◆ RECORDS FOR PROCESSING ◆
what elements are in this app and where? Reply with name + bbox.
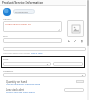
staticText: Search or add HSN code <box>5 48 34 51</box>
button[interactable]: 0.00 <box>53 62 83 66</box>
staticText: Quantity on hand <box>6 80 27 83</box>
button[interactable]: Crop <box>67 39 71 43</box>
button[interactable]: Search or add HSN code <box>3 47 86 51</box>
staticText: Category <box>3 69 14 72</box>
staticText: Price <box>3 58 9 61</box>
button[interactable]: Delete <box>80 39 84 43</box>
staticText: 0.00 <box>55 63 60 66</box>
staticText: Choose a category <box>5 74 27 77</box>
button[interactable]: Choose a category <box>3 73 86 77</box>
button[interactable] <box>3 38 62 43</box>
staticText: Low stock alert <box>6 88 25 91</box>
button[interactable]: Quantity on hand <box>6 80 84 86</box>
button[interactable]: Lorem ipsum dolor sit <box>3 21 62 32</box>
button[interactable]: Profile avatar <box>3 8 11 16</box>
button[interactable] <box>64 88 84 92</box>
staticText: Product/Service Information <box>2 1 44 5</box>
button[interactable]: Something <box>13 9 35 14</box>
button[interactable]: Edit <box>73 39 77 43</box>
button[interactable]: Find it here <box>31 52 43 55</box>
button[interactable]: Low stock alert <box>6 88 84 94</box>
button[interactable]: Upload image <box>67 20 84 37</box>
staticText: What's this low stock alert? <box>6 91 35 94</box>
staticText: Something <box>15 10 28 13</box>
staticText: Lorem ipsum dolor sit <box>5 22 31 25</box>
staticText: SKU <box>3 34 8 37</box>
staticText: Not sure about HSN code? <box>3 52 31 55</box>
button[interactable]: Product/Service Information <box>0 0 86 5</box>
staticText: HSN code <box>3 45 14 48</box>
staticText: Unit - Trade price <box>5 63 26 66</box>
staticText: Name * <box>3 17 12 20</box>
staticText: Add an inventory tracking value <box>6 83 41 86</box>
button[interactable]: Unit - Trade price <box>3 62 51 66</box>
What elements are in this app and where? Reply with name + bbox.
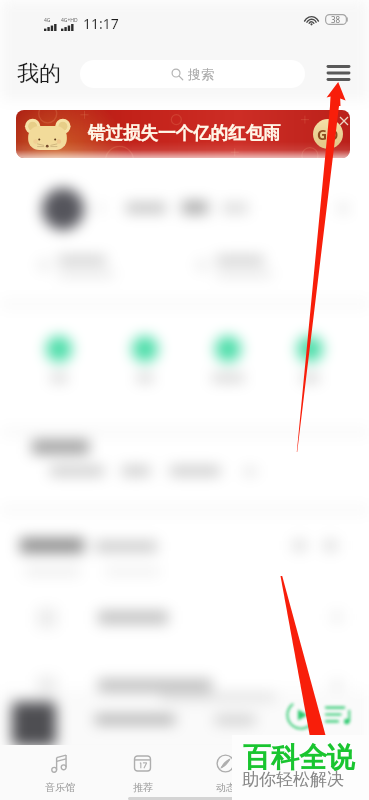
staticText: 4G [44,17,51,24]
staticText: 搜索 [188,66,214,82]
staticText: 我的 [17,60,61,88]
button[interactable]: 错过损失一个亿的红包雨 [16,110,350,158]
staticText: 动态 [216,781,236,794]
staticText: GO [317,125,339,144]
button[interactable]: 音乐馆 [19,745,101,795]
button[interactable]: 动态 [184,745,267,795]
staticText: 推荐 [133,781,153,794]
button[interactable]: Menu [323,58,353,88]
staticText: 错过损失一个亿的红包雨 [88,122,281,144]
button[interactable]: GO [313,119,343,149]
button[interactable]: Close [336,113,351,128]
staticText: 11:17 [83,14,119,33]
staticText: 音乐馆 [45,781,75,794]
button[interactable]: 搜索 [80,60,305,88]
staticText: 4G+HD [61,17,78,24]
staticText: 助你轻松解决 [242,769,344,790]
button[interactable]: 推荐 [101,745,184,795]
staticText: 38 [331,14,341,25]
staticText: 百科全说 [243,740,355,775]
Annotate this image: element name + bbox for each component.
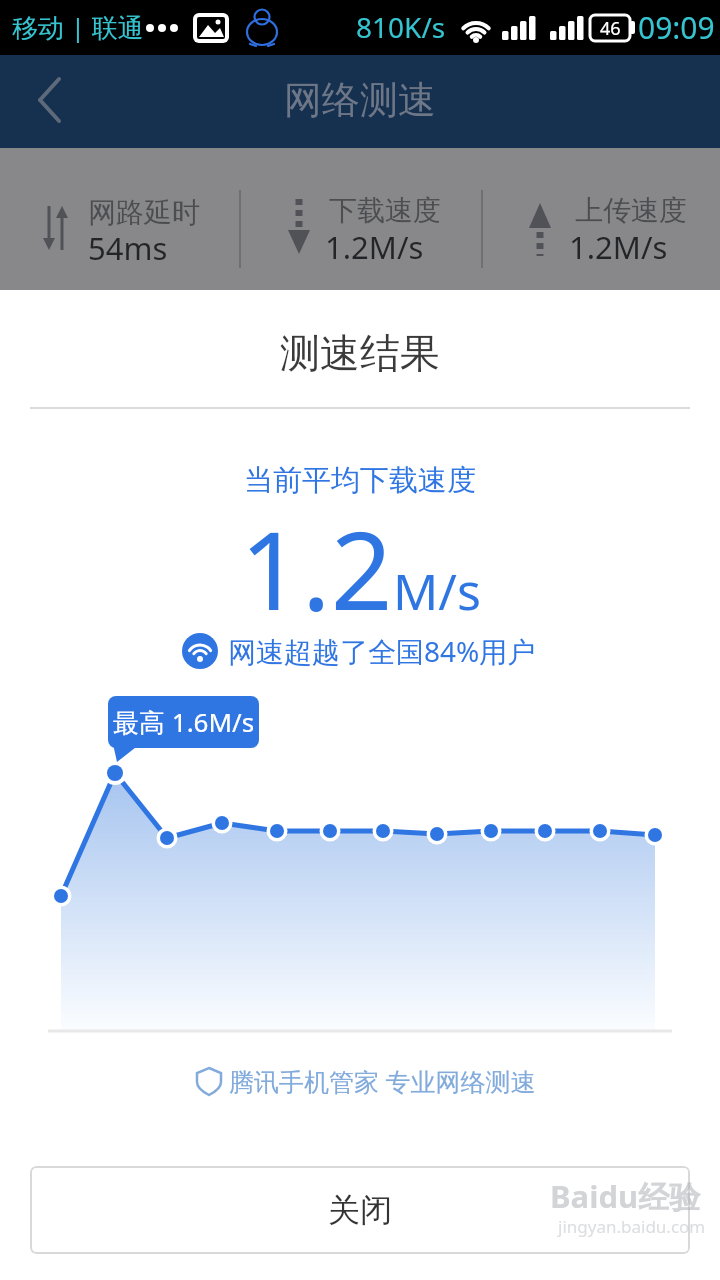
staticText: 当前平均下载速度 (244, 462, 476, 499)
staticText: 最高 1.6M/s (113, 704, 255, 740)
staticText: 810K/s (356, 8, 446, 46)
staticText: 测速结果 (280, 328, 440, 378)
staticText: 网速超越了全国84%用户 (228, 632, 536, 670)
button[interactable] (20, 70, 80, 130)
staticText: 上传速度 (575, 193, 687, 228)
staticText: 1.2M/s (325, 226, 424, 268)
staticText: 54ms (88, 227, 168, 269)
staticText: 腾讯手机管家 专业网络测速 (229, 1064, 536, 1098)
staticText: Baidu经验 (550, 1175, 701, 1217)
staticText: jingyan.baidu.com (558, 1215, 706, 1238)
button[interactable]: 关闭 (30, 1166, 690, 1254)
staticText: 网络测速 (284, 76, 436, 124)
staticText: 09:09 (638, 7, 715, 48)
staticText: 网路延时 (88, 195, 200, 230)
staticText: 1.2M/s (569, 226, 668, 268)
staticText: 下载速度 (329, 193, 441, 228)
staticText: 1.2 (240, 495, 393, 642)
staticText: 46 (600, 16, 621, 41)
staticText: M/s (393, 557, 481, 625)
staticText: 移动 | 联通 (12, 9, 144, 45)
staticText: 关闭 (328, 1190, 392, 1230)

◆ THE TASK ◆
Looking at the records above, which lines contain "code"? Copy those lines.

◆ TASK ANSWER ◆
staticText: Search or add HSN code <box>5 48 34 51</box>
button[interactable]: Search or add HSN code <box>3 47 86 51</box>
staticText: Not sure about HSN code? <box>3 52 31 55</box>
staticText: HSN code <box>3 45 14 48</box>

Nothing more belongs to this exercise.